CPD held a demonstration of its marijuana testing Wednesday at Jeff State for local police chiefs, law enforcement officers and prosecutors who wanted to learn about the new process.

CPD has three officers – Sgt. David Bone, Cpl. David Kline and Officer Tera Mayfield – who are trained to perform in-house testing and serve as “expert” witnesses in court regarding drug identification.

Bone, Kline and Mayfield spent 16 hours over the course of two days in training via lecture instruction and practical application in a classroom at Jacksonville State University.

Currently, CPD is only conducting drug tests for its own cases and only those involving marijuana, but Fetner said the department is hoping to eventually help other law enforcement agencies in the county with their testing.

CPD opted for the in-house program because DFS is overloaded with cases from law enforcement agencies, which has increased the wait time for test results to come back.

Lack of adequate state funding is also hindering DFS from processing more cases at a faster pace.

CPD Capt. Neil Fetner said some drug cases the department sends to DFS could take up to 15 months or more to be analyzed. This delay leads to a delay in the department’s cases going through court.

“We get 15–20 marijuana cases per month,” Fetner said. “It was substantial enough that our court docket was being backlogged by the DFS backlog. We’re trying to pick up the slack and handle it on our own in-house.”
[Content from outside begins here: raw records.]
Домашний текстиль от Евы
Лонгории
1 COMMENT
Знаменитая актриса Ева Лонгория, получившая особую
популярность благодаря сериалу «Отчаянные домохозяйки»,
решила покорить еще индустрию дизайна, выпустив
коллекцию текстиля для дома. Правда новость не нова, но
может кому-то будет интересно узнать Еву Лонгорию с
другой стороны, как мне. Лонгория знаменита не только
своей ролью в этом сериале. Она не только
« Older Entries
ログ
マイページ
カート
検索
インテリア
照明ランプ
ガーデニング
Each case takes officers about 15 minutes to test.

Officers perform three different tests on confiscated marijuana, or a confiscated substance believed to be marijuana, from each case: 1) macro – examining the substance with the naked eye; 2) micro – examining the substance using a microscope for magnification; and 3) chemical – mixing chemicals such as chloroform, hydrochloric acid and vanillin, with the substance and observing the color; if the mixture turns purple, the substance is marijuana.
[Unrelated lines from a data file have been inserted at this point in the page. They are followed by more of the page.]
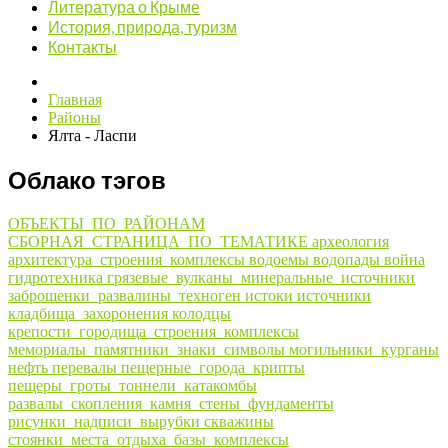
Литература о Крыме
История, природа, туризм
Контакты
Главная
Районы
Ялта - Ласпи
Облако тэгов
ОБЪЕКТЫ_ПО_РАЙОНАМ
СБОРНАЯ_СТРАНИЦА_ПО_ТЕМАТИКЕ
археология
архитектура_строения_комплексы
водоемы
водопады
война
гидротехника
грязевые_вулканы_минеральные_источники
заброшенки_развалины_техноген
истоки
источники
кладбища_захоронения
колодцы
крепости_городища_строения_комплексы
мемориалы_памятники_знаки_символы
могильники_курганы
нефть
перевалы
пещерные_города_крипты
пещеры_гроты_тоннели_катакомбы
развалы_скопления_камня_стены_фундаменты
рисунки_надписи_вырубки
скважины
стоянки_места_отдыха_базы_комплексы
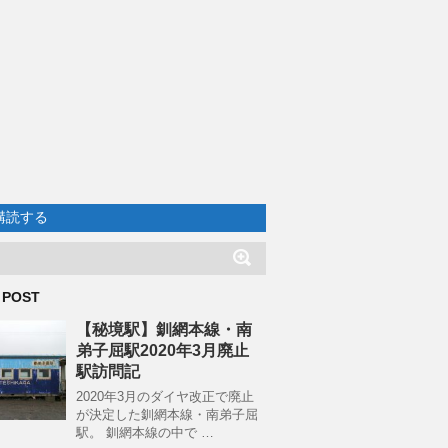
購読する
 POST
【秘境駅】釧網本線・南
弟子屈駅2020年3月廃止
駅訪問記
2020年3月のダイヤ改正で廃止
が決定した釧網本線・南弟子屈
駅。 釧網本線の中で …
Synthetic marijuana turns yellow when mixed with the same chemicals.

Another characteristic of marijuana that officers look for is the seed. Of 350,000 plant species, marijuana (Cannabis sativa L.) has a seed unlike any other plant.
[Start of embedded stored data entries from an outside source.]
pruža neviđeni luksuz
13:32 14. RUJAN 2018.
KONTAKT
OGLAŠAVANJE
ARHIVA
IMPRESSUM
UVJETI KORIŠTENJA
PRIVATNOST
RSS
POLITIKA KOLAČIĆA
During testing, officers document every step of the procedure and the chain of custody for the plants in every case.

They use iPads during the visual examination for magnification and photographing of the plants.

“Just by testing everything in-house, we’re going to dispose of marijuana cases in approximately 60 days as opposed to 15–18 months,” Fetner said.

Fetner said CPD is not alone in implementing in-house drug testing; Anniston, Huntsville and Jacksonville police departments conduct in-house testing too.

CPD buys chemicals and materials needed for testing from Fisher Scientific.

CPD paid about $2,000 for its first set of testing supplies and training for the three officers.

“That will get us going and will keep us compliant as long as the chemicals hold out,” Fetner said.

The amount of money CPD will spend per year buying testing supplies will depend on how many cases it has to test.

According to Fetner, CPD is looking at purchasing a handheld device called the Thermo Scientific TruNarc analyzer (TruNarc) that provides rapid identification of suspected narcotics such as cocaine or methamphetamine.

TruNarc would cost about $20,000 to purchase and is not yet established as an official drug-testing device by the state of Alabama.